▶ TO DO:
Every record below should be printed exactly as given.

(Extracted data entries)

Content starts

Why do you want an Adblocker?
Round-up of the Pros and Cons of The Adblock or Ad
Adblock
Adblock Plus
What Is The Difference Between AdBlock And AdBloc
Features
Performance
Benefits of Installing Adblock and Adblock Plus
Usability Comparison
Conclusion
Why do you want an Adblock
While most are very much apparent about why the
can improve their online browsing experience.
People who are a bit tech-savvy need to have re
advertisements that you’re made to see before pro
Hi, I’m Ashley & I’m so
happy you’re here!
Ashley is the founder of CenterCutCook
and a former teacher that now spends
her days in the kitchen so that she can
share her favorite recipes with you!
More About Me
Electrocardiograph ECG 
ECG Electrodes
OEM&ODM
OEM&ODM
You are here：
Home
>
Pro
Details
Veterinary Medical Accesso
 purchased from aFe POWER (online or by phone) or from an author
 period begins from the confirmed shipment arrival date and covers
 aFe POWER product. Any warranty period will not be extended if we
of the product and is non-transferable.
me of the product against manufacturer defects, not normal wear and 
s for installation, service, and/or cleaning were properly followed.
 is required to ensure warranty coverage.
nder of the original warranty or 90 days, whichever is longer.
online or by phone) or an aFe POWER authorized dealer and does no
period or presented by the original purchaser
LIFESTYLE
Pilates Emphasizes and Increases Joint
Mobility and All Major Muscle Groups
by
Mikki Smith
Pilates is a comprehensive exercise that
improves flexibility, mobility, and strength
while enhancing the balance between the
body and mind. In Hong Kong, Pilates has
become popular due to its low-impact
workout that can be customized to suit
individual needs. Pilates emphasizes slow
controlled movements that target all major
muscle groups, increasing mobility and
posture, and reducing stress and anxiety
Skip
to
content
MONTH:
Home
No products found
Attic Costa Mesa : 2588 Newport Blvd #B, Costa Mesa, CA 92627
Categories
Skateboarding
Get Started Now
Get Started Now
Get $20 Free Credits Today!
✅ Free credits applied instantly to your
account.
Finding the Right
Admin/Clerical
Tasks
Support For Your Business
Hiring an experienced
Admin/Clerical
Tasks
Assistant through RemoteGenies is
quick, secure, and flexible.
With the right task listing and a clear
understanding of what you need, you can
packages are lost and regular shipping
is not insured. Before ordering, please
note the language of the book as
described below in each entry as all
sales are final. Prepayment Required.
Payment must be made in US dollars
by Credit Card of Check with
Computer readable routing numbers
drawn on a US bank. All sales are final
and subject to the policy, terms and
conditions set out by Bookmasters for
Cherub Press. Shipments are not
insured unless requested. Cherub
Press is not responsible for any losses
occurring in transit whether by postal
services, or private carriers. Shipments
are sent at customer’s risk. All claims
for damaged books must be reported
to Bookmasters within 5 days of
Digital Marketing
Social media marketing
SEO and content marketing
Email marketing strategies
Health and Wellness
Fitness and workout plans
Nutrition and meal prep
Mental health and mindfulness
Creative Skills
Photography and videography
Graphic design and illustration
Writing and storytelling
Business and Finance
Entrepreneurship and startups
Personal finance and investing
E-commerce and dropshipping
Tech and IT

Content ends

▶ RESPONSE:
Why do you want an Adblocker?
Round-up of the Pros and Cons of The Adblock or Ad
Adblock
Adblock Plus
What Is The Difference Between AdBlock And AdBloc
Features
Performance
Benefits of Installing Adblock and Adblock Plus
Usability Comparison
Conclusion
Why do you want an Adblock
While most are very much apparent about why the
can improve their online browsing experience.
People who are a bit tech-savvy need to have re
advertisements that you’re made to see before pro
Hi, I’m Ashley & I’m so
happy you’re here!
Ashley is the founder of CenterCutCook
and a former teacher that now spends
her days in the kitchen so that she can
share her favorite recipes with you!
More About Me
Electrocardiograph ECG 
ECG Electrodes
OEM&ODM
OEM&ODM
You are here：
Home
>
Pro
Details
Veterinary Medical Accesso
 purchased from aFe POWER (online or by phone) or from an author
 period begins from the confirmed shipment arrival date and covers
 aFe POWER product. Any warranty period will not be extended if we
of the product and is non-transferable.
me of the product against manufacturer defects, not normal wear and 
s for installation, service, and/or cleaning were properly followed.
 is required to ensure warranty coverage.
nder of the original warranty or 90 days, whichever is longer.
online or by phone) or an aFe POWER authorized dealer and does no
period or presented by the original purchaser
LIFESTYLE
Pilates Emphasizes and Increases Joint
Mobility and All Major Muscle Groups
by
Mikki Smith
Pilates is a comprehensive exercise that
improves flexibility, mobility, and strength
while enhancing the balance between the
body and mind. In Hong Kong, Pilates has
become popular due to its low-impact
workout that can be customized to suit
individual needs. Pilates emphasizes slow
controlled movements that target all major
muscle groups, increasing mobility and
posture, and reducing stress and anxiety
Skip
to
content
MONTH:
Home
No products found
Attic Costa Mesa : 2588 Newport Blvd #B, Costa Mesa, CA 92627
Categories
Skateboarding
Get Started Now
Get Started Now
Get $20 Free Credits Today!
✅ Free credits applied instantly to your
account.
Finding the Right
Admin/Clerical
Tasks
Support For Your Business
Hiring an experienced
Admin/Clerical
Tasks
Assistant through RemoteGenies is
quick, secure, and flexible.
With the right task listing and a clear
understanding of what you need, you can
packages are lost and regular shipping
is not insured. Before ordering, please
note the language of the book as
described below in each entry as all
sales are final. Prepayment Required.
Payment must be made in US dollars
by Credit Card of Check with
Computer readable routing numbers
drawn on a US bank. All sales are final
and subject to the policy, terms and
conditions set out by Bookmasters for
Cherub Press. Shipments are not
insured unless requested. Cherub
Press is not responsible for any losses
occurring in transit whether by postal
services, or private carriers. Shipments
are sent at customer’s risk. All claims
for damaged books must be reported
to Bookmasters within 5 days of
Digital Marketing
Social media marketing
SEO and content marketing
Email marketing strategies
Health and Wellness
Fitness and workout plans
Nutrition and meal prep
Mental health and mindfulness
Creative Skills
Photography and videography
Graphic design and illustration
Writing and storytelling
Business and Finance
Entrepreneurship and startups
Personal finance and investing
E-commerce and dropshipping
Tech and IT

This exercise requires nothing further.